Your assignment: Check each line of the entries for "options" and report the ones that have it.

──────── Given records

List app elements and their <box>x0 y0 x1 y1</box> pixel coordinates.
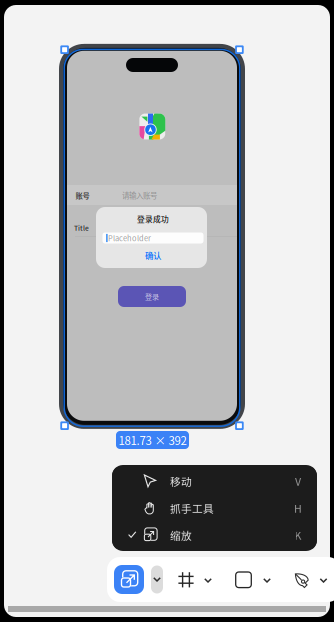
button[interactable]: Scale tool options <box>151 566 163 594</box>
staticText: 缩放 <box>170 527 192 543</box>
button[interactable]: Rectangle tool <box>232 567 256 593</box>
button[interactable]: Scale tool <box>114 565 144 594</box>
button[interactable]: 登录 <box>118 286 186 307</box>
button[interactable]: Frame tool <box>174 567 198 593</box>
staticText: Placeholder <box>108 233 151 243</box>
staticText: 181.73 × 392 <box>118 432 186 448</box>
staticText: 移动 <box>170 473 192 489</box>
staticText: 账号 <box>76 190 90 201</box>
staticText: 登录 <box>145 291 159 302</box>
staticText: 登录成功 <box>137 213 169 225</box>
staticText: 请输入账号 <box>122 190 157 201</box>
staticText: K <box>294 527 302 543</box>
staticText: Title <box>74 223 89 233</box>
button[interactable]: 移动 <box>112 468 317 494</box>
button[interactable]: Rectangle tool options <box>259 568 275 594</box>
staticText: 确认 <box>145 249 161 261</box>
staticText: 抓手工具 <box>170 500 214 516</box>
button[interactable]: 确认 <box>133 248 173 262</box>
staticText: H <box>294 500 302 516</box>
staticText: V <box>295 473 301 489</box>
button[interactable]: 缩放 <box>112 522 317 548</box>
button[interactable]: 抓手工具 <box>112 494 317 522</box>
button[interactable]: Frame tool options <box>200 568 216 594</box>
button[interactable]: Pen tool options <box>316 568 332 594</box>
button[interactable]: Pen tool <box>290 568 314 594</box>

────────────────

Reply:
button[interactable]: Scale tool options <box>151 566 163 594</box>
button[interactable]: Rectangle tool options <box>259 568 275 594</box>
button[interactable]: Frame tool options <box>200 568 216 594</box>
button[interactable]: Pen tool options <box>316 568 332 594</box>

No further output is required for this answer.